Chaos engineering for an AI agent means breaking the agent's dependencies on purpose, in a controlled test, to see whether the agent recovers the way you assumed it would. You pick a failure the agent will eventually meet in production, a tool that times out, an API that returns a rate-limit error, a search that comes back empty, then inject it into a small, bounded slice of traffic and watch. If the agent retries sensibly, falls back, or fails cleanly, the design holds. If it loops, hallucinates around the missing data, or stalls, you found the weak point in a rehearsal instead of during a real outage.
The discipline is borrowed from site reliability engineering, where it was popularized by Netflix and its Chaos Monkey tool, which randomly terminated production instances to force engineers to build systems that survive failure (see the Principles of Chaos Engineering). Agents need the same treatment, and arguably more of it, because an agent does not just call a dependency once.
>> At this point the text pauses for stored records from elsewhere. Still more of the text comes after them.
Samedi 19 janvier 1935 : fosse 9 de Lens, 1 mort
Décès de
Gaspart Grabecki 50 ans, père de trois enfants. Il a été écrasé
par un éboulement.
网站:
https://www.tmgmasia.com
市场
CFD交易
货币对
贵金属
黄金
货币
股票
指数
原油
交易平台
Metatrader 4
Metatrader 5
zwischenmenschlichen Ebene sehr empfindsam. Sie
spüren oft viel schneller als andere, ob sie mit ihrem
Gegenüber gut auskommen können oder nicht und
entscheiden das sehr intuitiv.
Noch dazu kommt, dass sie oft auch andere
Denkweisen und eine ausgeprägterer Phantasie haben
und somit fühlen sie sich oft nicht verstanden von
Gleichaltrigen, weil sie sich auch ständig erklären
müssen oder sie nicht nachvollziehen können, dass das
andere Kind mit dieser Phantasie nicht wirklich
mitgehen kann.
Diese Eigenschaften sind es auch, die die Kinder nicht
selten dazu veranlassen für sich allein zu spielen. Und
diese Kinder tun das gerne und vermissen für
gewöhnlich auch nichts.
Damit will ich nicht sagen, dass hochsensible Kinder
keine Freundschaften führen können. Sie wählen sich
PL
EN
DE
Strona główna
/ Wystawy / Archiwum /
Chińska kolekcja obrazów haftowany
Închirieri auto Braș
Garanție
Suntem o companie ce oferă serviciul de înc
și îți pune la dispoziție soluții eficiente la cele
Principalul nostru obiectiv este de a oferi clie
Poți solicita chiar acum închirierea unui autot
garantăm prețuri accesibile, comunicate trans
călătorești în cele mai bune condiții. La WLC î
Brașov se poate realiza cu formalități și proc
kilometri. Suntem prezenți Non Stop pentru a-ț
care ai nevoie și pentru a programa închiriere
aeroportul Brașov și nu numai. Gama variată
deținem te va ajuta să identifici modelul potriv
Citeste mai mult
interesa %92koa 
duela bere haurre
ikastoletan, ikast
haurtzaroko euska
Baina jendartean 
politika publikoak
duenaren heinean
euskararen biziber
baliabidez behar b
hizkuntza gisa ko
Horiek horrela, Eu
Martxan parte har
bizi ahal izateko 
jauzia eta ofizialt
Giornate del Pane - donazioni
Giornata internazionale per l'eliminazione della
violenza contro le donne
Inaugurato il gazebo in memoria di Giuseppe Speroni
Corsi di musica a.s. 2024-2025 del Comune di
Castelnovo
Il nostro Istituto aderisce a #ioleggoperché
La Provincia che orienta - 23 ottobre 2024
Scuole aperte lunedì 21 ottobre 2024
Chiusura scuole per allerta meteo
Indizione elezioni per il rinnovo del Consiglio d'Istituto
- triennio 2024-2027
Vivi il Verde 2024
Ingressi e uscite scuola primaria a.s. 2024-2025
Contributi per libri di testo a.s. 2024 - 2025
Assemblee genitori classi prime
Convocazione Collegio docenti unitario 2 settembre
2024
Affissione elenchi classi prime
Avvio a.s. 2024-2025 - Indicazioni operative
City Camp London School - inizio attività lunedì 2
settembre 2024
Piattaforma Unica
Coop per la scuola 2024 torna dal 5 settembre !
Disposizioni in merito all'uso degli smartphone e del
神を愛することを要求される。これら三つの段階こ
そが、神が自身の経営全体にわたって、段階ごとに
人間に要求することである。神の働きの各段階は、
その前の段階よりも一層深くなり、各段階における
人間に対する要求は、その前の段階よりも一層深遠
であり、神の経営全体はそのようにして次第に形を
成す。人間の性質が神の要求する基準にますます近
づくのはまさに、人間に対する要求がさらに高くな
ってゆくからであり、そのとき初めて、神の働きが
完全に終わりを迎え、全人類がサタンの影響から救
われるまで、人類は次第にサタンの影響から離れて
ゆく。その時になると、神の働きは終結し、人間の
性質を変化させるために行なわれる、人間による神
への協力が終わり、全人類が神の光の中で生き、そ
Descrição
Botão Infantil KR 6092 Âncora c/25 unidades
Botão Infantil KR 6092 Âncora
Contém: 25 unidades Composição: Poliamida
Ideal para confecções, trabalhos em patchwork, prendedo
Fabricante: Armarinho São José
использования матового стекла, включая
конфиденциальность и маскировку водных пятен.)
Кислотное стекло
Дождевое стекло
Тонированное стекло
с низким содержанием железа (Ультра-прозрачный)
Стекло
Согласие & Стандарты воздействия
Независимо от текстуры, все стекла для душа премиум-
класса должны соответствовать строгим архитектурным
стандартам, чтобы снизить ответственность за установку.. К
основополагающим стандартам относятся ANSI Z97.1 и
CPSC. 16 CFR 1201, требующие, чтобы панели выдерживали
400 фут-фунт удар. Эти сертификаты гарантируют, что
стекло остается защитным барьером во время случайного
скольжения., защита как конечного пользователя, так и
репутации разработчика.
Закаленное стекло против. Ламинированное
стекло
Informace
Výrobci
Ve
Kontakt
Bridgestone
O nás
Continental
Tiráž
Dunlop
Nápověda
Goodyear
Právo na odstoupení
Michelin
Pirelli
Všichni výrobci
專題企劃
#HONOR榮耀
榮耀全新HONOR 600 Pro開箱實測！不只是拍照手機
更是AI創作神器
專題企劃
It reasons over the result and decides what to do next. A bad or missing result does not just throw an error; it can quietly steer the whole task off course.
What chaos engineering means for agents
Classic chaos engineering follows a simple shape: form a hypothesis about how the system behaves in a healthy state, introduce a real-world fault, and check whether that steady state holds. The "steady state" is whatever you measure to know the system is working: success rate, latency, task completion. The experiment is valuable precisely when you are confident the system will cope, because a surprise then is a genuine, previously hidden flaw.
For an agent, the steady state is usually task-level: the share of runs that finish with a correct, complete result inside an acceptable time. The faults you inject sit one layer down, at the boundary between the agent and the tools it calls. You are not corrupting the model. You are corrupting the world the model sees, so you can observe how its reasoning and your recovery code respond together.
That last point is what makes agent chaos engineering distinct. In a traditional service, a failed dependency call returns an error and your code handles it. In an agent, a failed call returns an error to a reasoning loop that may interpret it, work around it, or ignore it. Testing the recovery code alone is not enough. You have to test the agent's behavior on top of the recovery code, and the only reliable way to do that is to make the failure happen and look.
Why agents need it more than ordinary services
Three properties of agents raise the stakes on resilience, and each one is a reason to rehearse failure rather than hope.
Agents act on partial information. When a tool returns nothing or returns garbage, a well-behaved service stops. An agent often keeps going, because its job is to make progress with whatever it has. An empty search result can become a confident answer built on no evidence. Injecting empty and malformed responses tells you whether the agent notices the gap or papers over it. This is closely tied to guardrails and safety, which decide what the agent is allowed to do when it is unsure.
Agents loop. A single failed step can become a retry that re-fails, a re-plan that re-plans, or two tools that keep handing a bad result back and forth. A fault that a stateless service would shrug off can turn into a runaway loop in an agent. Chaos experiments surface these loops in a controlled window, where the rate limits you set act as a safety net while you watch the loop form.
Agents chain dependencies. A real task touches a model, one or more tools, and often a datastore. The failure that hurts is rarely the one you planned for; it is the interaction, a slow tool that pushes the whole run past its timeout, or a partial failure where one of five parallel calls comes back wrong. You cannot reason your way to every interaction. You have to inject them. The broader practice this sits inside is reliability testing, with chaos engineering as the part that targets failure rather than correctness.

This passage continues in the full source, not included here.